These novels about contemporary southern Africa aren’t much concerned with politics, but they do a lot of thinking about post/colonial binaries. At the centre of both novels is an individual wrestling with the tensions between rural, communal African traditions and urban, individualistic, Western/globalized modernity. The novels prefer to examine not the political but the psychological side of these divisions, finding the most crucial dividing line not between village and city, or Africa and the West, but between distinct parts of one troubled individual—the first-person narrator. In both novels a reconciliation is found that restores hope and integrity. As Kabelo, the protagonist in Such a Lonely, Lovely Road, acknowledges at the novel’s resolution, “all parts of a person’s life need to come together and make sense for one to feel grounded.”
Such a Lonely, Lovely Road traces a hopeful narrative of the first thirty years of Kabelo’s life because it shows a slow and steady progress towards that coming together. As he reviews his childhood in a Setswana-speaking township through adult eyes, he sees that it was dominated by the desire to satisfy his parents, which mostly meant repressing his gay sexuality and steering towards a medical career. The novel is great at capturing how the forces of family and communal expectations converge agonizingly in the heart of an outwardly successful and unimpeachable youth.
Whereas heading off to Cape Town for medical school seemed to promise Kabelo freedom, and whereas it did indeed give him plenty of opportunity for sexual experimentation, his secluded, studious self, his racially and sexually uninhibited partying self, and his pleasing-the-home-community self didn’t begin to converge. (The novel shows with great clarity how being gay, even in notionally post-Apartheid South Africa, was in many ways more difficult for Black than for white South Africans.) Exhausted by inner divergences, he transfers to Durban. The new start doesn’t look promising until he runs into a childhood friend, Sediba, who has always been the object of his longing and therefore the trigger for his inner torment. Kagiso Lesego Molope’s novel hopefully, but perhaps also unrealistically, suggests that love, though it might require taking great risks, can bring convergence to an individual and for that very reason is the best thing for the society in which the individual is located.

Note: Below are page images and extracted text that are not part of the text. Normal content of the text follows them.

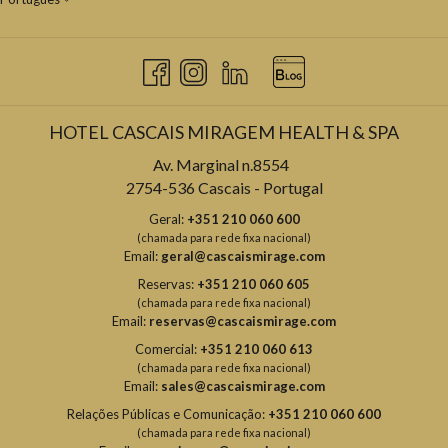
HOTEL CASCAIS MIRAGEM HEALTH & SPA
Av. Marginal n.8554
2754-536 Cascais - Portugal
Geral:
+351 210 060 600
(chamada para rede fixa nacional)
Email:
geral@cascaismirage.com
Reservas:
+351 210 060 605
(chamada para rede fixa nacional)
Email:
reservas@cascaismirage.com
Comercial:
+351 210 060 613
(chamada para rede fixa nacional)
Email:
sales@cascaismirage.com
Relações Públicas e Comunicação:
+351 210 060 600
(chamada para rede fixa nacional)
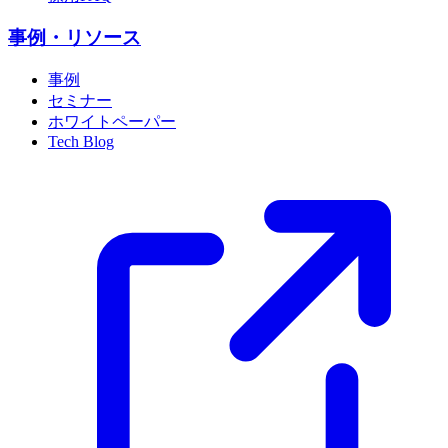
事例・リソース
事例
セミナー
ホワイトペーパー
Tech Blog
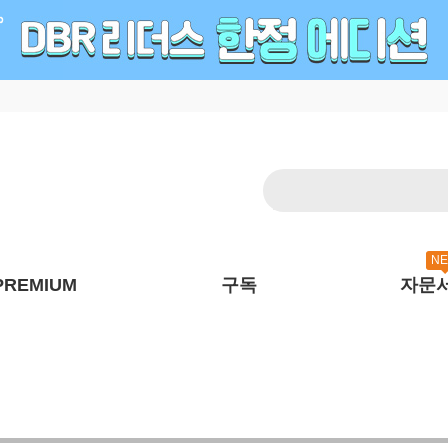
N
PREMIUM
구독
자문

My Totem Came Calling, by Blessing Musariri and Thorsten Nesch, is a lighthearted young-adult novel that adolescent Canadian readers would probably have an easy time relating to. Through the mental-health journey of its teenaged protagonist, Chanda, the novel deconstructs common assumptions about urban modernity’s superior understanding of health and superior opportunities for living a full life. Repeated hallucinations of a zebra send the desperate Chanda, with three male friends, on a bumpy road trip towards her father’s ancestral village, which is almost as foreign to Chanda as it would be to an average Canadian reader. She reflects: “[t]wenty-four hours ago, I was back home lying on my bed, watching Netflix on a plasma screen in the middle of Harare.” Now, feet rubbed raw by the elasticated pumps that she should never have worn, stomach turned inside out by the mopane worm her cousins served her, she gives her verdict: “this whole scene is just not working for me.” Though she and her tradition-contemptuous parents could never have known it, Chanda’s zebra visions are completely explicable. They aren’t symptoms of psychiatric illness but a merciful reminder of who she is: an inescapably Shona woman whose totem, affirmed at birth, is the zebra. The visions called her towards inner integration. The alluring, globalized city actually impeded that integration whereas the village—where Chanda’s apparently “traditional” relatives are in fact proficient with mobile technology and with high-tech sustainable irrigation technologies—catalyzes it.